From an Open Source zealot’s point of view, it’s an unsatisfactory situation. From my point of view doing bare-iron development for fun, it means there are actually two options: Software rendering, like in the Baking Pi tutorials, or talking directly to the OpenGL ES library that’s been crammed into the firmware blob. The latter is certainly a possibility, but probably more complex than I want to try to do in ARM assembly.
When I was working on this stuff back in October, I left off just as things were getting interesting. I’d just finished the line drawing routines, and so the stuff I’ve been doing this week is all about rendering and formatting text. And I promise that’s a lot more exciting than it sounds.
Just getting a character up on the screen is quite a bit of work. The tutorial takes the expedient approach of linking the bitmaps of the font directly into the kernel image. It’s the only option, since Baking Pi never gets around to discussing filesystem access (which, admittedly, would be a big topic). So rendering a character becomes a task of finding its image data in memory and copying it into the right location in the framebuffer, one pixel at a time. You’re basically looking at pointer arithmetic and a few nested loops. A pretty good quantity of code, but not a lot of complexity of code.
Of course, I was coming to this project after a break of nearly four months, which adds its own complexity. I stepped away in the first place because of limited time, but also because switching between 6502 assembly and the much more complex ARM assembly in different problems was making my head hurt. After all, this is one of the reasons that high-level languages were invented in the first place.
Once I sat down and concentrated, I was able to “swap in” the ARM assembly I’d learned before, but it took a while before I really felt up to speed. 6502 stuff I can mostly write from memory, but for the ARM CPU I can’t get very far without a reference sheet. It’s important to remember that the ARM assembly language is much more complex: There are more opcodes, they take more arguments, and they have more variants and options.

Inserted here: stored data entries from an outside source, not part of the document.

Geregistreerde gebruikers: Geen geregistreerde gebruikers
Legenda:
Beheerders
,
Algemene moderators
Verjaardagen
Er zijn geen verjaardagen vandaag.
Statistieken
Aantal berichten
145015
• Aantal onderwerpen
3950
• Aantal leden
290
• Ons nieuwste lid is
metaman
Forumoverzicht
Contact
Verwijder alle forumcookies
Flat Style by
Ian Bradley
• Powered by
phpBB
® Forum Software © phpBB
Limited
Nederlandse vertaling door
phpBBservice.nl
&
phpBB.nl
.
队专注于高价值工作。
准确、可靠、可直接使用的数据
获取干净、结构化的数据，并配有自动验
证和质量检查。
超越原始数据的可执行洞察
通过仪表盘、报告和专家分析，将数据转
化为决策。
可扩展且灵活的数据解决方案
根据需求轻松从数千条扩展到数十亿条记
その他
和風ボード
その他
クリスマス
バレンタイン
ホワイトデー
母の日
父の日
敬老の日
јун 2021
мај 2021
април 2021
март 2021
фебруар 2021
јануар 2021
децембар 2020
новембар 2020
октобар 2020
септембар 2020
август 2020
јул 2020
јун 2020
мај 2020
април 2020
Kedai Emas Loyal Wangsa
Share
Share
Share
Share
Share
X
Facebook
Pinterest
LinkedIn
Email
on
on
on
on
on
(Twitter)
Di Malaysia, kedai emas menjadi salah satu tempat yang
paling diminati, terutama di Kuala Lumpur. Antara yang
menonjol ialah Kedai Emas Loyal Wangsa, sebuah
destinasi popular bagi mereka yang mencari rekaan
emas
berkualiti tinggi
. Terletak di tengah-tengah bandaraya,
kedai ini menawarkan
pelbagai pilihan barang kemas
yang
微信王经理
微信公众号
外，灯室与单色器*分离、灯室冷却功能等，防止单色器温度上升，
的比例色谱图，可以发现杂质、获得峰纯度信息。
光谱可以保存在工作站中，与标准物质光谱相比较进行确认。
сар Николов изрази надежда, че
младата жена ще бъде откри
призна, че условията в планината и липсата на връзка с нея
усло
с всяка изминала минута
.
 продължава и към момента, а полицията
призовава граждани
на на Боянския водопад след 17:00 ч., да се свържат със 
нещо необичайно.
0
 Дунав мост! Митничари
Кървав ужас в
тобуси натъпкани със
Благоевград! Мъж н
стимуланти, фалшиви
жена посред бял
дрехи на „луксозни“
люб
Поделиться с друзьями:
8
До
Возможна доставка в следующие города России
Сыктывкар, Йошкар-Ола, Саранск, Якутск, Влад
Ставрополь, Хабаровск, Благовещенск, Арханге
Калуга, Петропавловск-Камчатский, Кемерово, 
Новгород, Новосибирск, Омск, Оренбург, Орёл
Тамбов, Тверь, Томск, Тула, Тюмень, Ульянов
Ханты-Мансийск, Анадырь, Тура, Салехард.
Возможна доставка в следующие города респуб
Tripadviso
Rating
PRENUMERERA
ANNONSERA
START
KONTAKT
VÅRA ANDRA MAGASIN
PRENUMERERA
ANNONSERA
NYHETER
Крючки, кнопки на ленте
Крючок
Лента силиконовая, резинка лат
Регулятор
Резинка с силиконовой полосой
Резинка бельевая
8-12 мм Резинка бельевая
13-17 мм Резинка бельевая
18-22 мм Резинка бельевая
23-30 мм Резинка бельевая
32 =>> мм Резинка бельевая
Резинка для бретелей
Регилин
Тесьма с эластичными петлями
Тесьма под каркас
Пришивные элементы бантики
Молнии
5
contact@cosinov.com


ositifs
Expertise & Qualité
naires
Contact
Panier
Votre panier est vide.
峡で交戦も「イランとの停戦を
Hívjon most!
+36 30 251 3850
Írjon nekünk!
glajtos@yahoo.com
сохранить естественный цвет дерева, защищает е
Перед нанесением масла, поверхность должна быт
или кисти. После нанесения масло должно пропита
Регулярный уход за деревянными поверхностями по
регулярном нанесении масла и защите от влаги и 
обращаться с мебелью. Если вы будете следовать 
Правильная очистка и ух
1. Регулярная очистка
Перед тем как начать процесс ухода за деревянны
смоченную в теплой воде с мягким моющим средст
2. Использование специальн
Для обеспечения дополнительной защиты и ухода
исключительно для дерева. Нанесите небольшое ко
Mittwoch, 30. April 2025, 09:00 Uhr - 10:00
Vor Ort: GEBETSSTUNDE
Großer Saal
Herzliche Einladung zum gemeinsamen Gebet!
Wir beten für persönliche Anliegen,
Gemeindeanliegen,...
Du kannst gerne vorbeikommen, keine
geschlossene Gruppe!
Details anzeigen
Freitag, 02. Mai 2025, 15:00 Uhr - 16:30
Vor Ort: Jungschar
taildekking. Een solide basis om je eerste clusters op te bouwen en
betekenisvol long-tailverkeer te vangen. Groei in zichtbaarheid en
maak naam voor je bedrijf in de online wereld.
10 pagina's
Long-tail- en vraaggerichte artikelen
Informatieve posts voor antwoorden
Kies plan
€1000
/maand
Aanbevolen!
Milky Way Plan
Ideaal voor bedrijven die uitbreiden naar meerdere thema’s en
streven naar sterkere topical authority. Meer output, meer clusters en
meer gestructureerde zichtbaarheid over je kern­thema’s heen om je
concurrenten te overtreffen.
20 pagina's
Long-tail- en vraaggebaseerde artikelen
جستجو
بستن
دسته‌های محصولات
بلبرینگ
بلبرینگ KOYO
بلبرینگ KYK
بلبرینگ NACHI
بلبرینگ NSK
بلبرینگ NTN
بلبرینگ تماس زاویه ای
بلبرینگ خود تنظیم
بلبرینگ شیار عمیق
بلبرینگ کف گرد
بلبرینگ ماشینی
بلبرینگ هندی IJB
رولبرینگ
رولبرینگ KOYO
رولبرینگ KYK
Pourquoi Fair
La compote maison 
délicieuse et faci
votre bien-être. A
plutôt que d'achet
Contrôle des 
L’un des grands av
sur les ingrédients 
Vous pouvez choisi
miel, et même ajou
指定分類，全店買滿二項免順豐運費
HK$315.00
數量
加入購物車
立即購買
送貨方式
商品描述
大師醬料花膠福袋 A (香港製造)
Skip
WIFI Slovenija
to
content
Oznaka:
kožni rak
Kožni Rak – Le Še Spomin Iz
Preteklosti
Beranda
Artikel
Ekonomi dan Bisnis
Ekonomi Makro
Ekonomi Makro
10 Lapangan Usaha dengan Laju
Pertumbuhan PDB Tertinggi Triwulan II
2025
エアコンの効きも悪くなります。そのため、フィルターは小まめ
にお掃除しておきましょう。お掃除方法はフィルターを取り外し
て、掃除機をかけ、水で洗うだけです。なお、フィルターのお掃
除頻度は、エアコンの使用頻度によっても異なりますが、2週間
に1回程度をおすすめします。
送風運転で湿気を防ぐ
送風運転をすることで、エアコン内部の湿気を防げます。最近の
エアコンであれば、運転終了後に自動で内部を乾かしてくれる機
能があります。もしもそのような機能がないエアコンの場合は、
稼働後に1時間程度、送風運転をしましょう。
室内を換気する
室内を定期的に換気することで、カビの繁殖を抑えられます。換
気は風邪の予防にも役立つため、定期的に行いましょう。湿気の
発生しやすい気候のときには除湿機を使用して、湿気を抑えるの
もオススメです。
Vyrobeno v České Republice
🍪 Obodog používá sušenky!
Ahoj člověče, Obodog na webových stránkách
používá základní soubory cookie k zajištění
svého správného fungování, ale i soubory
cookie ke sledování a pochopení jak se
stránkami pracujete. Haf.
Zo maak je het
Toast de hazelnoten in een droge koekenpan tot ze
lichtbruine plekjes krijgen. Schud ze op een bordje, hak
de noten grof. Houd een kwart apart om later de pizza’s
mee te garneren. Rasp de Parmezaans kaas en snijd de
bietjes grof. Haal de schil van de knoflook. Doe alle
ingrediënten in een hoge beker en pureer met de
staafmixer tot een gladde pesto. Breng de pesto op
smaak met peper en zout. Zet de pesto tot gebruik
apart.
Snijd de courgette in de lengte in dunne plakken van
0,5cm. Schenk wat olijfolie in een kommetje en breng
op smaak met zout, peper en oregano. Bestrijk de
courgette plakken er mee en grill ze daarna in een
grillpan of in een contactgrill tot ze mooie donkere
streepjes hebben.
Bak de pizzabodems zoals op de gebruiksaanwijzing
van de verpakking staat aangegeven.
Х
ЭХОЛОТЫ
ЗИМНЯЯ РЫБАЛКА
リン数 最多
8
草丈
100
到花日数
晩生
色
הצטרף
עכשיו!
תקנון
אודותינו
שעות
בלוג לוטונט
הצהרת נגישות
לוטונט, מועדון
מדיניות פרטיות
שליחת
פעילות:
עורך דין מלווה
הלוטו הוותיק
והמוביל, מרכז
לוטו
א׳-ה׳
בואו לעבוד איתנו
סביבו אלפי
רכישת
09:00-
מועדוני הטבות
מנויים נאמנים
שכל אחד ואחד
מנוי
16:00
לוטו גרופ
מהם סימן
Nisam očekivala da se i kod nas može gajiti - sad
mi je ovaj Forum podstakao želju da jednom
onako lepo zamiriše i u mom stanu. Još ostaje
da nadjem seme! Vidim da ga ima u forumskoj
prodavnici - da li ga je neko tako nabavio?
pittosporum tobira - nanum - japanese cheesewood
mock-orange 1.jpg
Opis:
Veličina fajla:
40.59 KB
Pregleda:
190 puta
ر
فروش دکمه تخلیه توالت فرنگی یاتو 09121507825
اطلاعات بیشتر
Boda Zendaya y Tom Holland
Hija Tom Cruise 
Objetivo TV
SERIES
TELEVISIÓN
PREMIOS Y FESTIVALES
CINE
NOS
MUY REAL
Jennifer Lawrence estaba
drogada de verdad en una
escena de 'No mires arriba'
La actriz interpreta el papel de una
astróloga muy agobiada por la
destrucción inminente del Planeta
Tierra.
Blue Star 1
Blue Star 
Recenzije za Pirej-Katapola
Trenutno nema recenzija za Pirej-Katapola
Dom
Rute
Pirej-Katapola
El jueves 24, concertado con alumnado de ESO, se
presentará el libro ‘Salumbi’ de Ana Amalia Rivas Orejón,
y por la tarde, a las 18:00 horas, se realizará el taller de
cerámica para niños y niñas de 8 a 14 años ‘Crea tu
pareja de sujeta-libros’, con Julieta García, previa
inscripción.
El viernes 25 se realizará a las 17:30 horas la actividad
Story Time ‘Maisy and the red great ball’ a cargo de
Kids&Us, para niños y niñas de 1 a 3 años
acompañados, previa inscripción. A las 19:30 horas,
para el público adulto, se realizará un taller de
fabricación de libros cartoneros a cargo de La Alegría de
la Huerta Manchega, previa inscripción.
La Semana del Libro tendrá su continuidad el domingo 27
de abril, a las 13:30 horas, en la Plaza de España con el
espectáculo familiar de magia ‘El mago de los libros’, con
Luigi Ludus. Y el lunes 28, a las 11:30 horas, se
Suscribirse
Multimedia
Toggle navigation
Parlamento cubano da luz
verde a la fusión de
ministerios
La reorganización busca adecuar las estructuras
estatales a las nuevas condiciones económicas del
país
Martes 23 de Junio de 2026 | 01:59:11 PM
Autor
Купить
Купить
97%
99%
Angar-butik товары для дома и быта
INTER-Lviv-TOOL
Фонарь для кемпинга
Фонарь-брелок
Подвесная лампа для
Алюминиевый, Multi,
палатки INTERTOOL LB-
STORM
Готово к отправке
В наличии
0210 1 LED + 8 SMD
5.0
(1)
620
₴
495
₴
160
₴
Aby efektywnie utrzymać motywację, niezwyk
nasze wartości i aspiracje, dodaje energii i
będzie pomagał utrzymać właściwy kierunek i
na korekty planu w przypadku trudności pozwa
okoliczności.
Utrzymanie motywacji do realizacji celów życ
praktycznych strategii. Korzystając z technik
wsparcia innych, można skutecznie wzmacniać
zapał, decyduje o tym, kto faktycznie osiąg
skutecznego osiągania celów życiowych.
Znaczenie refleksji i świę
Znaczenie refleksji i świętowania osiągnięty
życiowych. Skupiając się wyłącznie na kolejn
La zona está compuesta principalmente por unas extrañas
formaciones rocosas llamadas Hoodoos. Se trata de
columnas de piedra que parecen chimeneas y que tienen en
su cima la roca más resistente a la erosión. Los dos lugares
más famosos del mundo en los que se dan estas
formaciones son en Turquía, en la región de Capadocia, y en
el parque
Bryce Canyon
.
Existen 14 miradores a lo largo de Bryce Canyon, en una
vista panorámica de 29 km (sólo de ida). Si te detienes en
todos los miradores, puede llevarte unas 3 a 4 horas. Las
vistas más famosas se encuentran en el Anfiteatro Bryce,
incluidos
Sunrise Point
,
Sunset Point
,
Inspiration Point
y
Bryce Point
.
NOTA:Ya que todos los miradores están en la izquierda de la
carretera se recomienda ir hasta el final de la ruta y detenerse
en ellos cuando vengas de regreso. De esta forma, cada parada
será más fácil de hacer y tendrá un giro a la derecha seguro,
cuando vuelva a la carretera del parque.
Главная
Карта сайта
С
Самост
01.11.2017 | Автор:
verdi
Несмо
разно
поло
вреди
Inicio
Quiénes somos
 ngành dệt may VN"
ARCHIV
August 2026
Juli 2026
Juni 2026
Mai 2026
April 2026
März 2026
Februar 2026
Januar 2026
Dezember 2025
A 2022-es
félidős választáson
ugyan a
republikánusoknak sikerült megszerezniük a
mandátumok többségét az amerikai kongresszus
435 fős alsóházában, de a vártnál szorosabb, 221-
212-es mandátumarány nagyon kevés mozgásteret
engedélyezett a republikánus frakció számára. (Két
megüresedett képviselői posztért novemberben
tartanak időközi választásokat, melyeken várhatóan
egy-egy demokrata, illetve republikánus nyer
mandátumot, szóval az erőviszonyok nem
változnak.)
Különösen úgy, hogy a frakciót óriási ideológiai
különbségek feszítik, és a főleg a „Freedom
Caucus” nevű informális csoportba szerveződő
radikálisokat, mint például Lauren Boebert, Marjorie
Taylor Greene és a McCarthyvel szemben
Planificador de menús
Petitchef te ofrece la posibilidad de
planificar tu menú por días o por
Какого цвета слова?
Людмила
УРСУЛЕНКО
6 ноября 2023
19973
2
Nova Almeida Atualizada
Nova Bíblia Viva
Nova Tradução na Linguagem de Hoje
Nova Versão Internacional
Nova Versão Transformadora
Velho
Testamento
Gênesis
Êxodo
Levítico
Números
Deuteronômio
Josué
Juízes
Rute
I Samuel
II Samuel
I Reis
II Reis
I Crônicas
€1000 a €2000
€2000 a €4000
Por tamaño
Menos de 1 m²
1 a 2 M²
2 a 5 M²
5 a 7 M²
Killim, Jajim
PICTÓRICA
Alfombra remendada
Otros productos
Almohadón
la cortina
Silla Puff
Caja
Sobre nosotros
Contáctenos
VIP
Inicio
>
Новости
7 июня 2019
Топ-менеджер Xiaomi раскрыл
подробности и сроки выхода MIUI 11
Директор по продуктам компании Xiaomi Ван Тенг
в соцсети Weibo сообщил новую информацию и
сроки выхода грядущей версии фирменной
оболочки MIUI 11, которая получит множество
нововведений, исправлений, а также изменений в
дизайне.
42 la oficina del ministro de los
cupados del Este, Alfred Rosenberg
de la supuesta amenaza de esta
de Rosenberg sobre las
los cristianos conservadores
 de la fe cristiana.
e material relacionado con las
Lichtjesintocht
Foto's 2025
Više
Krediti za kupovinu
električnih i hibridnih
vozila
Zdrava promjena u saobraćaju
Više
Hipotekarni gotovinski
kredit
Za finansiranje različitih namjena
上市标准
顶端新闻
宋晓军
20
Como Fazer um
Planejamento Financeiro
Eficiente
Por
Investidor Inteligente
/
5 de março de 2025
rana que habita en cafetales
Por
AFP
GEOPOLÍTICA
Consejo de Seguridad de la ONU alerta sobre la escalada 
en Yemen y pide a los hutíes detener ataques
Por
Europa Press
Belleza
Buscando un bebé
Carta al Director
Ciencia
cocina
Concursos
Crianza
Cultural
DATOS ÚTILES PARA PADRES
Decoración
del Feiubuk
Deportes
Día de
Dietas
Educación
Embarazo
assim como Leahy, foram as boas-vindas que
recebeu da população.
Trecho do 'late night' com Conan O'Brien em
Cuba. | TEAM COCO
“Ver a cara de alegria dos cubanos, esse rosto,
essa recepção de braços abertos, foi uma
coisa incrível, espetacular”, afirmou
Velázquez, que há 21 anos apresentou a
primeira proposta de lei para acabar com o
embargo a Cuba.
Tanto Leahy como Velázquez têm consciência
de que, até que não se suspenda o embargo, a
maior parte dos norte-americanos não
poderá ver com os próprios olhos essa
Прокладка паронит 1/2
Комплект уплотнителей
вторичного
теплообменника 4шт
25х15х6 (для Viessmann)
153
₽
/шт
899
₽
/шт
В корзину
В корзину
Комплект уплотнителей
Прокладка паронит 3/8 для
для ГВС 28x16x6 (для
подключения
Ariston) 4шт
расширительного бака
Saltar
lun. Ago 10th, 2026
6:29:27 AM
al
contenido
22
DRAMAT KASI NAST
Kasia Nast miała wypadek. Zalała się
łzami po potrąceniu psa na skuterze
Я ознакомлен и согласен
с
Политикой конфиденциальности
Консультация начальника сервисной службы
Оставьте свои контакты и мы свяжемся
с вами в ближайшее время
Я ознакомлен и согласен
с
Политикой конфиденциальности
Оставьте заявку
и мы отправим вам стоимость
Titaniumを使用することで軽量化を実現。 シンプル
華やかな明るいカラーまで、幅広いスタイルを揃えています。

A good example of how the complexity and options can trip you up happened to me when I started to work on routines to format numbers for printing. For example, I was trying to convert the number 456 to the character string “456” – but all I got was the “6”. I banged my head against this problem for more than an hour before I realized how trivial my mistake was. All the math was fine, and all the digits calculated correctly. But when I copied the character representation of each digit into my string buffer, I was using a 32-bit store (STR) instead of an 8-bit store (STRB). String-handling madness ensued.
Of course, it didn’t help that I’d been spending so much time lately doing 6502 assembly, where all operations are 8-bit operations. A 32-bit CPU is a different kind of beast altogether.
Speaking of calculations, one of the really fun things about this part of the tutorial was learning a method for division of binary integers. One of the first really complicated bits of 6502 assembly I learned was a software multiple for 16-bit integers. Well, the ARM CPU may have a built-in multiply, but it still doesn’t have a division operation.
In the tutorial, the division operator is used to convert numbers to different numeric bases for display. You divide the number by the base, and the remainder is the rightmost digit of the result. Do that a bunch of times and you’re done.
The actual division operation is done in binary, and is conceptually pretty similar to conventional long division. One advantage of doing it in binary is that you never have to do any multiplication – it’s pretty much all handled by a series of shifts and subtractions. As with multiplication, it’s an expensive operation, but pretty understandable once you’ve worked through a few examples in your head.
In order to keep my fun, colorful background while working on the string formatting and drawing routines, I also added a couple routines for drawing filled or outlined rectangles. Quickly putting together those two routines made me think about some of the tradeoffs in the Baking Pi tutorials – specifically, performance versus robustness.
For example, the tutorial’s implementation of the Bresenham line-drawing algorithm is done entirely in screen coordinates. Each pixel is sent to a DrawPixel routine that checks if the pixel is on-screen and then calculates its position in the framebuffer’s memory. There are ways to combine these operations for a significant speed boost, and in assembly written for a C64 demo, those optimizations are done as a matter of course. The approach here is more like traditional application development: small, well-encapsulated functions with error-checking and a lot of abstraction. This is a great way to write software, but it does kind of defeat the purpose of writing it in assembly language instead of C.
This is something I’ve been thinking about for future projects. I’ve been doing assembly language coding as a hobby because I appreciate the thrill of communicating with the machine on that low level. On the other hand, it does take a long time to write anything really substantial. It might be time to start combining the high-level languages with the languages of the raw iron. One way to do that would be to add some functions written in C to the Baking Pi’s pseudo-OS. I’d probably learn a lot about ABIs and the practicalities of linker configuration by doing that. Alternately, I would like to play with the CC65 compiler for the C64 (or my own Project:65). Just ideas for now, but anything’s fair game.